As the one-man show tours the world, Nascimento often brings along Eduardo’s mother, Terezinha. “The people have opened their arms to her,” he said. “Look at what the theatre was capable of.” She wasn’t able to come to Chicago for the Physical Theater Festival, but did provide a letter, addressed to her son, whom Nascimento embodied.
A spotlight of mourning focuses Nascimento, whose eyes fill with the tears of saudade. He speaks her words: “Clayton told me the stage was a space to dream. So I’m going to dream with you, my son.”
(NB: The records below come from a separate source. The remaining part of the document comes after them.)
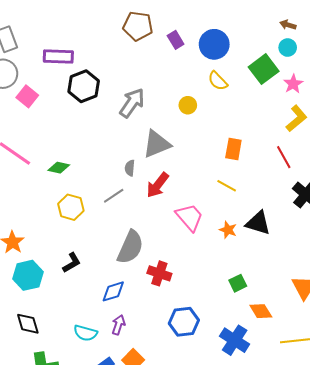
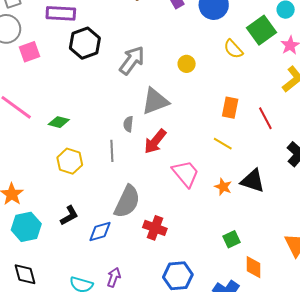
yellow semicircle: (218, 81) -> (233, 49), moved
pink square: (27, 96) -> (30, 52), turned 30
red line: (284, 157) -> (265, 118), moved
gray line: (114, 196) -> (112, 151), turned -60
blue diamond: (113, 291) -> (100, 231), moved
orange diamond: (261, 311) -> (253, 267), turned 30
Macacos will next travel to Russia. I become misty-eyed thinking of all the places the Physical Theater Festival artists see, all the lessons they carry, all the stories they exchange, all the people they touch. Nascimento expressed his excitement about breaking the fourth wall, yearning to dream together with people from all over. Brazil poses its own tremendous challenges in conversations about race, and if Nascimento’s play could impact people’s lives there, well—I cannot deny that anything is possible. Hearing stories like Nascimento’s puts the world in context: Theatre has treaded upon dreamlike surfaces. It is only logical to expect more transformation to come from cultural exchanges, more than we could dare imagine now.
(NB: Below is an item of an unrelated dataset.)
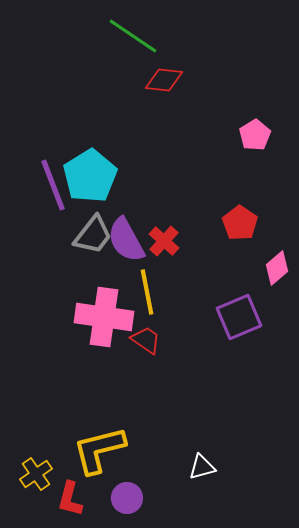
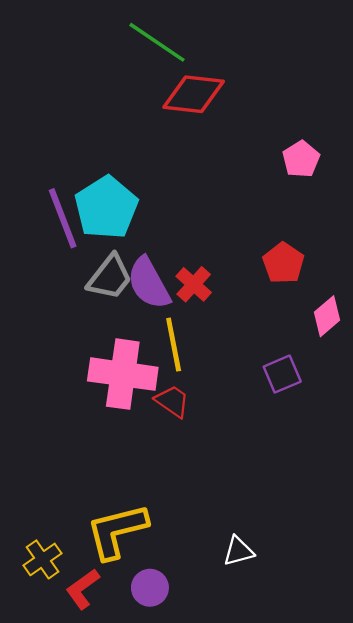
red diamond: (164, 80) -> (194, 94), size x1.4
purple square: (239, 317) -> (282, 374), size x0.7
red L-shape: (70, 499) -> (83, 589), turned 39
Said Nascimento, “Terezinha’s voice in the play stands in for many mothers who lost their children to violence. She becomes like all the mothers in the world. And every time this play happens, this mother can speak with her child. I have seen Terezinha along the years. And with each performance the play has allowed her heart to find more hope and see the world. The message I want to give people is: Dream.”
Even at workshops it was clear that dreaming at the Physical Theatre Festival means a great deal to Chicago residents beyond your average theatre artist. In a workshop called “The Clown and the Silence,” led by Gaby Muñoz, one participant said she didn’t have a background in theatre at all. What brought her there? “A retired lawyer needs a lot of clown,” she said with a laughing sigh.
As Muñoz put it, opportunities to play allow you to “viajar sin viajar.” Work across the festival transcends borders and ignites the human spirit, sometimes without language, always physically clear, and ever genre-bending. “I think a lot of people don’t know of the option to make theatre that way,” said Alice da Cunha.
She and Frost know they’ve done it again when they sit at the back of a theatre and listen to the audience. “That’s the most important part,” said Frost. “Listening to the audience.”
So I let the laughter and cries wash over me. The chatter in the lobbies invited me into a kind of family. Attendees who’ve been with the festival from day one mixed with those who had just fallen in love that day. Kids laughed with grandparents. Strangers speaking different languages felt familiar to one another because they’d experienced emotions through plays together, in their bodies. This sticky Chicago July, the globe seemed to move just a bit closer together.
Gabriela Furtado Coutinho (she/her) is American Theatre’s Chicago associate editor.